# It's a jar life, DIY cookie mix



## eiksaa (Jun 8, 2012)

We went to the Long Beach pet expo today. It was ok, too chaotic with a lot of dog pee everywhere (jeez owners, clean it up!!) but there were some good vendors. 

I especially liked 'It's a Jar Life'. It's essentially ingredients in a jar to make your own dog treats. You add eggs and butter and put it in the microwave. I realize you can just buy all those ingredients yourself and make your own treats but that's just more work than I'd ever do. This seems simple!!

Here's a website for the one we bought if you're interested-
http://www.itsajarlife.com/kiss-miss-doggie-biscuits-chicken.html

Anyone tried this? Gustave tried samples and seemed to like it. 

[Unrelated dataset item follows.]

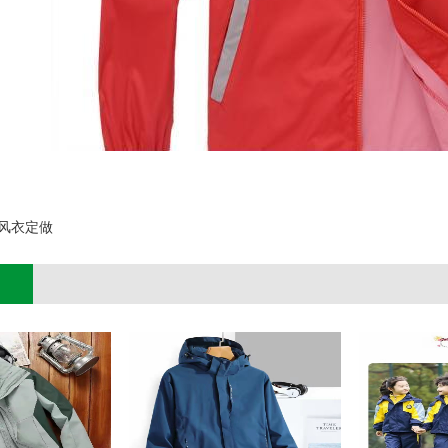
;
风衣定做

Sent from Petguide.com Free App


----------



## Snowbody (Jan 3, 2009)

Aasthe - it reminds me of the jars they make for people with choc chip cookies. Happy to hear Gustave liked he samples. :chili:


----------



## Yogi's Mom (Jan 6, 2013)

*Did Gustave Have Fun? He forgot to pick Yogi Up In Pa.*
*Ill Check Out that website-Thank You. Nickee**


----------



## eiksaa (Jun 8, 2012)

Snowbody said:


> Aasthe - it reminds me of the jars they make for people with choc chip cookies. Happy to hear Gustave liked he samples. :chili:


There are similar things for people cookies?!! You might have changed my husband's life. He would love for me to 'bake' but it's just so much work!


----------



## eiksaa (Jun 8, 2012)

Yogi's Mom said:


> *Did Gustave Have Fun? He forgot to pick Yogi Up In Pa.*
> *Ill Check Out that website-Thank You. Nickee**


Yes, next time I'll ask him to remember!

I think he had fun. We had a busy morning too, so he was kinda tired. But he loved all the treat sampling.


----------